С корабля отряд списали, жили они на берегу, в старых казармах, и особой подготовкой себя не утруждали. Кое-как, с ленцой и руганью, осваивали наступление цепью и рассыпным строем, штыковой бой и перебежки под огнем, и даже окапывание лежа, но рыть окопы отказались категорически, и Старшов для примера сам выдолбил в мерзлом грунте окоп длиною два метра, но зато полного профиля. Желвак пошутил было насчет личной могилки, но матросы шутки не поддержали: упорство, с которым новый помощник начальника штаба знакомил их с пехотными премудростями, оценили по достоинству.
А упорства никакого уже не было, и сам Старшов тоже понимал, что выковырял не окоп, а могилу, потому что никакой скрытой теплоты в душе его давно не ощущалось, и он мерз по ночам от собственного отчаяния. Вера — ну, хорошо, не вера, так основание для нее, некий фундамент храма, почва для посева — все растаяло, как вчерашнее
Значит, оставалось одно: либо погибнуть, не выходя из рамок нового морального закона, либо жить в этих рамках. Жить в законе: он значительно позже узнал воровской смысл этого постулата, но понял его тогда. Тысячелетие духовной мощи народа — его великую нравственность, которая вела на труд и на подвиг не потому, что об этом расписывались в анкетах, а потому, что это было личной совестью человека, обретенным смыслом его существования, долгом перед прошлым и будущим, — подменили ценою, оправдывающей любые средства. И бывший поручик Старшов служил отныне цели, а не Отечеству.
Впрочем, все служили сейчас цели, а не родине. Само название ее обросло столь различными прилагательными, что среди них терялось содержание: «Россия». Он еще в далеком детстве услышал однажды от скрипучего отца, что Россия не название государства на двух континентах, а само его содержание. Тогда он отмахнулся от очередной порции отцовского занудного поучения, а сейчас понял, насколько старик был прав. За множеством разъясняющих определений — «демократическая», «монархическая», «социалистическая», «свободная», «святая» — терялась сама Россия, мельчая, съеживаясь, утрачивая первоначальный смысл. В смутном безвременье, в расколе, в развале системы хозяйствования, в потоках беженцев, в бесконечных митингах и спорах до России уже никому не было дела.

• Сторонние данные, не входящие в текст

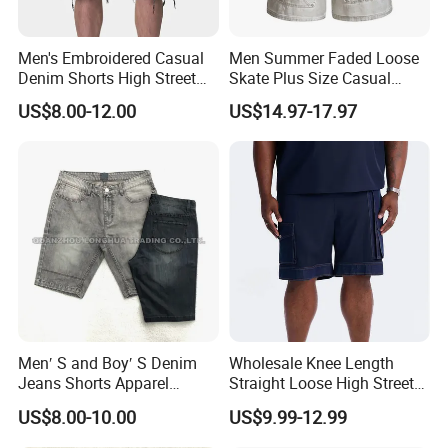
Men's Embroidered Casual
Men Summer Faded Loose
Denim Shorts High Street
Skate Plus Size Casual
Style
Denim Shorts
US$8.00-12.00
US$14.97-17.97
Men′ S and Boy′ S Denim
Wholesale Knee Length
Jeans Shorts Apparel
Straight Loose High Street
Trousers Kids Wear New
Wear Shorts Men Denim
US$8.00-10.00
US$9.99-12.99
Fashion Cotton Indigo Black
Short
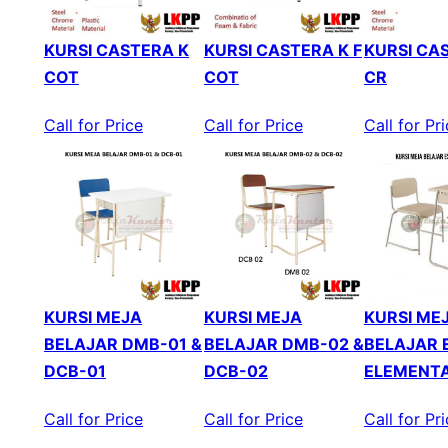
KURSI CASTERA K
KURSI CASTERA K F
KURSI CAS
COT
COT
CR
Call for Price
Call for Price
Call for Pr
KURSI MEJA
KURSI MEJA
KURSI ME
BELAJAR DMB-01 &
BELAJAR DMB-02 &
BELAJAR 
DCB-01
DCB-02
ELEMENT
Call for Price
Call for Price
Call for Pr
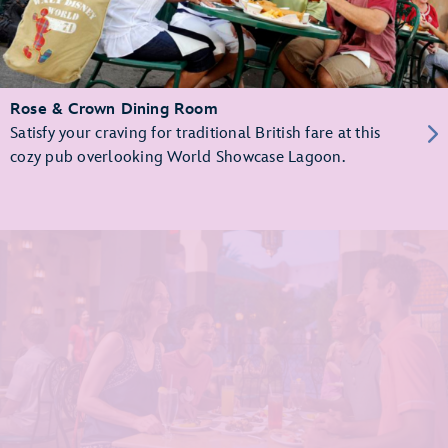
Rose & Crown Dining Room
Satisfy your craving for traditional British fare at this
cozy pub overlooking World Showcase Lagoon.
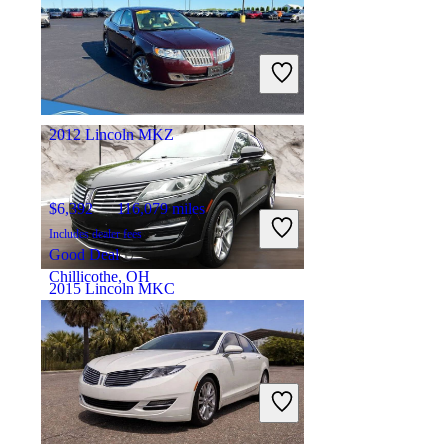
$16,688
97,224 miles
Includes dealer fees
Fair Deal
Mokena, IL
2012 Lincoln MKZ
$6,392
116,079 miles
Includes dealer fees
Good Deal
Chillicothe, OH
2015 Lincoln MKC
$14,147
76,431 miles
Includes dealer fees
Fair Deal
Joliet, IL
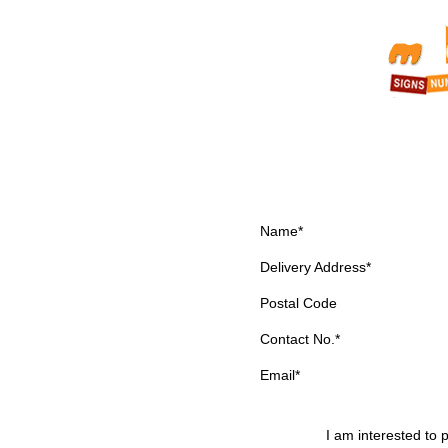
Name*
Delivery Address*
Postal Code
Contact No.*
Email*
I am interested to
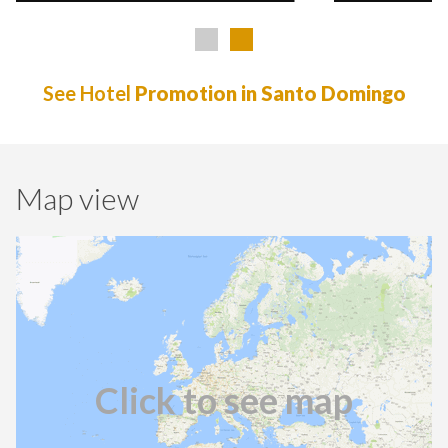
See Hotel
Promotion in Santo Domingo
Map view
Click to see map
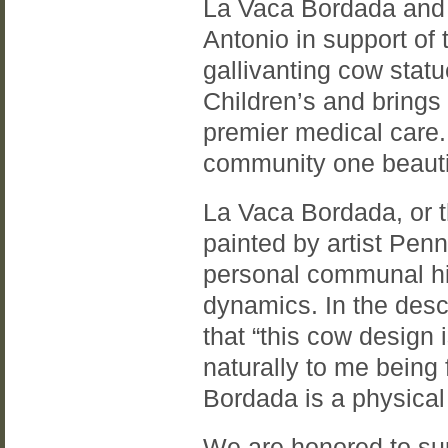
La Vaca Bordada and
Antonio in support o
gallivanting cow stat
Children’s and brings 
premier medical care.
community one beautif
La Vaca Bordada, or 
painted by artist Pe
personal communal hi
dynamics. In the desc
that “this cow design
naturally to me being
Bordada is a physical
We are honored to sup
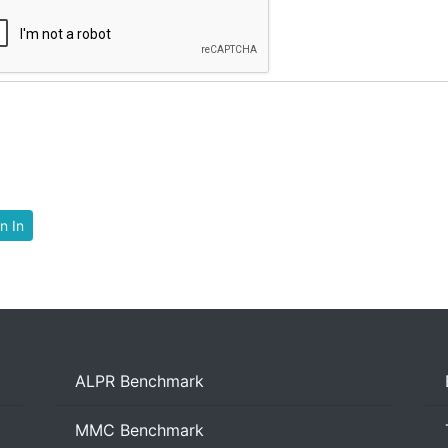
n In
ALPR Benchmark
MMC Benchmark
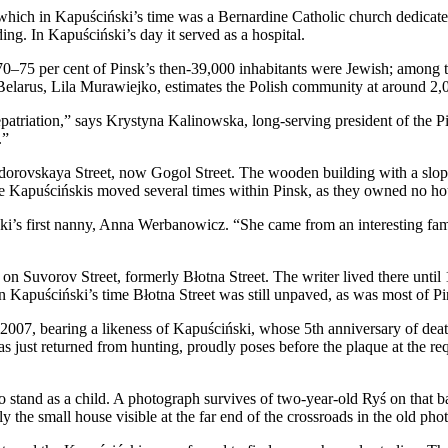
a, which in Kapuściński’s time was a Bernardine Catholic church dedica
ng. In Kapuściński’s day it served as a hospital.
70–75 per cent of Pinsk’s then-39,000 inhabitants were Jewish; among 
 Belarus, Lila Murawiejko, estimates the Polish community at around 2,
repatriation,” says Krystyna Kalinowska, long-serving president of the P
.”
 Teodorovskaya Street, now Gogol Street. The wooden building with a sl
The Kapuścińskis moved several times within Pinsk, as they owned no ho
i’s first nanny, Anna Werbanowicz. “She came from an interesting fami
on Suvorov Street, formerly Błotna Street. The writer lived there unt
In Kapuściński’s time Błotna Street was still unpaved, as was most of Pi
007, bearing a likeness of Kapuściński, whose 5th anniversary of death 
 just returned from hunting, proudly poses before the plaque at the req
o stand as a child. A photograph survives of two-year-old Ryś on that 
y the small house visible at the far end of the crossroads in the old ph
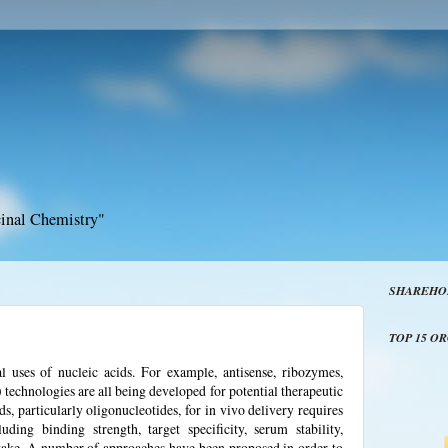
inal Chemistry"
SHAREHO
TOP 15 O
l uses of nucleic acids. For example, antisense, ribozymes,
echnologies are all being developed for potential therapeutic
ds, particularly oligonucleotides, for in vivo delivery requires
uding binding strength, target specificity, serum stability,
uptake. A number of approaches have been proposed in order to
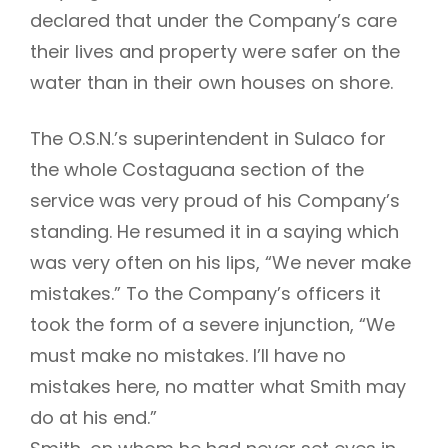
declared that under the Company’s care
their lives and property were safer on the
water than in their own houses on shore.
The O.S.N.’s superintendent in Sulaco for
the whole Costaguana section of the
service was very proud of his Company’s
standing. He resumed it in a saying which
was very often on his lips, “We never make
mistakes.” To the Company’s officers it
took the form of a severe injunction, “We
must make no mistakes. I’ll have no
mistakes here, no matter what Smith may
do at his end.”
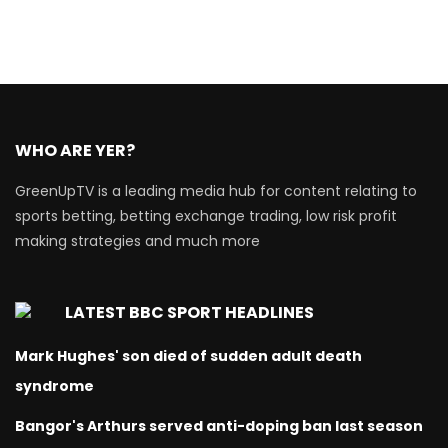
WHO ARE YER?
GreenUpTV is a leading media hub for content relating to
sports betting, betting exchange trading, low risk profit
making strategies and much more
LATEST BBC SPORT HEADLINES
Mark Hughes' son died of sudden adult death
syndrome
Bangor's Arthurs served anti-doping ban last season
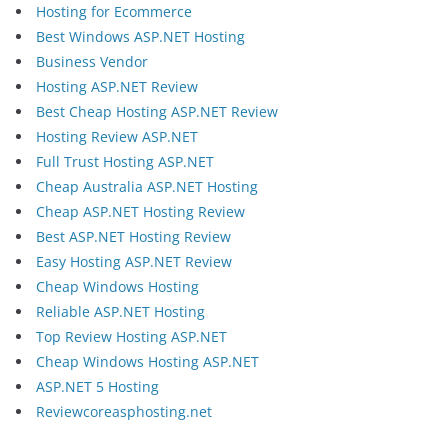
Hosting for Ecommerce
Best Windows ASP.NET Hosting
Business Vendor
Hosting ASP.NET Review
Best Cheap Hosting ASP.NET Review
Hosting Review ASP.NET
Full Trust Hosting ASP.NET
Cheap Australia ASP.NET Hosting
Cheap ASP.NET Hosting Review
Best ASP.NET Hosting Review
Easy Hosting ASP.NET Review
Cheap Windows Hosting
Reliable ASP.NET Hosting
Top Review Hosting ASP.NET
Cheap Windows Hosting ASP.NET
ASP.NET 5 Hosting
Reviewcoreasphosting.net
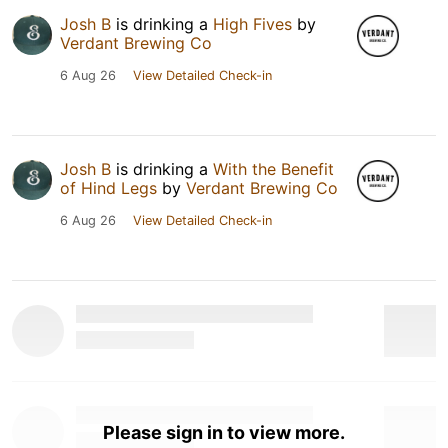
Josh B
is drinking a
High Fives
by
Verdant Brewing Co
6 Aug 26
View Detailed Check-in
Josh B
is drinking a
With the Benefit
of Hind Legs
by
Verdant Brewing Co
6 Aug 26
View Detailed Check-in
Please sign in to view more.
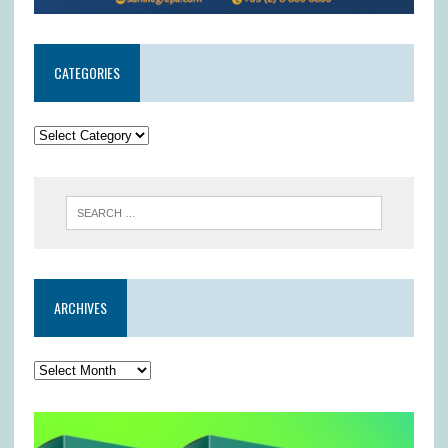
CATEGORIES
ARCHIVES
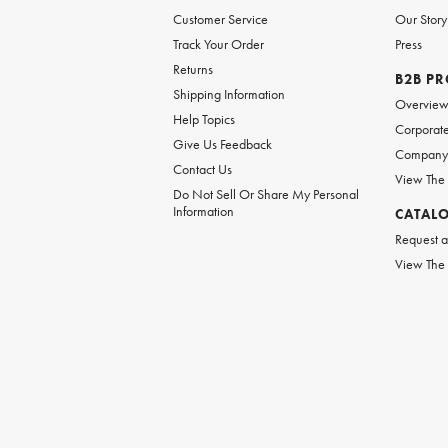
Customer Service
Our Story
Track Your Order
Press
Returns
B2B P
Shipping Information
Overvie
Help Topics
Corporate
Give Us Feedback
Company 
Contact Us
View The
Do Not Sell Or Share My Personal
Information
CATAL
Request a
View The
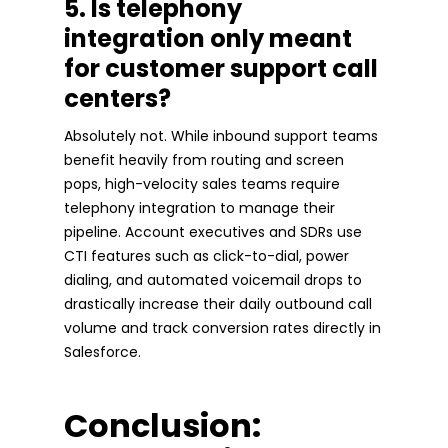
5. Is telephony
integration only meant
for customer support call
centers?
Absolutely not. While inbound support teams
benefit heavily from routing and screen
pops, high-velocity sales teams require
telephony integration to manage their
pipeline. Account executives and SDRs use
CTI features such as click-to-dial, power
dialing, and automated voicemail drops to
drastically increase their daily outbound call
volume and track conversion rates directly in
Salesforce.
Conclusion:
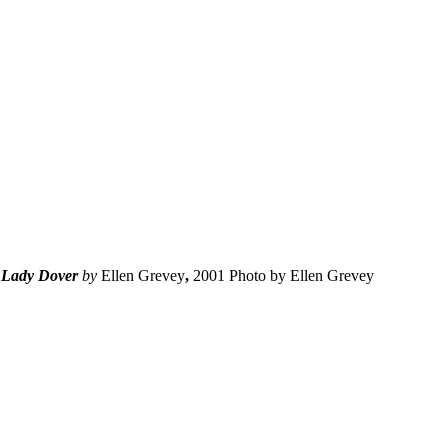
Lady Dover
by
Ellen Grevey
,
2001 Photo by Ellen Grevey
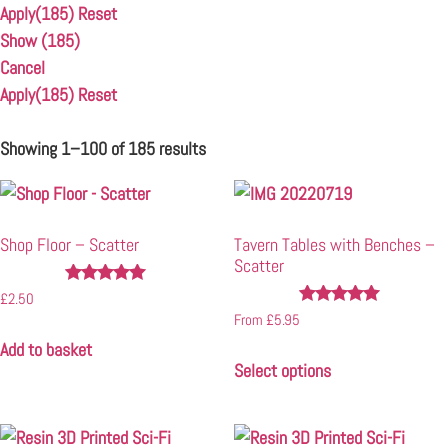
Apply
(185)
Reset
Show
(
185
)
Cancel
Apply
(185)
Reset
Showing 1–100 of 185 results
Shop Floor – Scatter
Tavern Tables with Benches –
Scatter
Rated
£
2.50
4.93
Rated
From
£
5.95
out of 5
4.96
Add to basket
out of 5
Select options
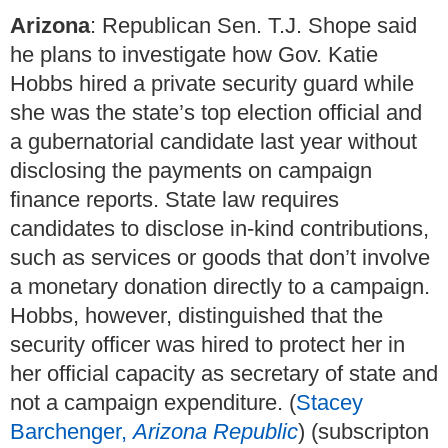
Arizona
: Republican Sen. T.J. Shope said
he plans to investigate how Gov. Katie
Hobbs hired a private security guard while
she was the state’s top election official and
a gubernatorial candidate last year without
disclosing the payments on campaign
finance reports. State law requires
candidates to disclose in-kind contributions,
such as services or goods that don’t involve
a monetary donation directly to a campaign.
Hobbs, however, distinguished that the
security officer was hired to protect her in
her official capacity as secretary of state and
not a campaign expenditure. (
Stacey
Barchenger,
Arizona Republic
) (subscripton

Старшову было не только тяжело, но и очень одиноко. В красногвардейском отряде отнюдь не пылали любовью ко вчерашнему офицеру, но привычно ценили мастерство и, убедившись, что военрук им обладает, относились к нему, по крайней мере, с уважением. Здесь же не признавали не только дисциплины, но и любого труда, если он не выражался в конкретных результатах, почему из всех действий нового помощника начальника штаба оценили лишь вырытый им образчик полевого окопа. А офицеров заведомо считали врагами и бездельниками, той золотопогонной сворой, избавление от которой и было для большинства смыслом октябрьского переворота. Здесь особенно непримиримым оказался Желвак, а поскольку по странным правилам отряда Старшов жил с ним, отдыха для него уже как бы и не существовало: прямой начальник не оставлял его в покое.
— Сладко ел да мягко спал?
Старшов избегал разговоров, но Желвака это не останавливало. Он не пытался что-либо выяснить и даже не дразнил Леонида, а просто выражал этим свое презрение ко всем, кто, по его разумению, не делал нечто полезное, без чего нельзя было обойтись.
— Книжки писали, а на хрена? Тех, что написаны, и за тыщу лет не перечитаешь. Да и что проку? Значит, для своего удовольствия. Так или нет? Чего молчишь?
— Спать хочу.
— Без книжки заснешь, а без хлеба? Опять молчишь? Знаю, в какую сторону поглядываешь. И я знаю, и маузер мой знает. У него — классовое чутье.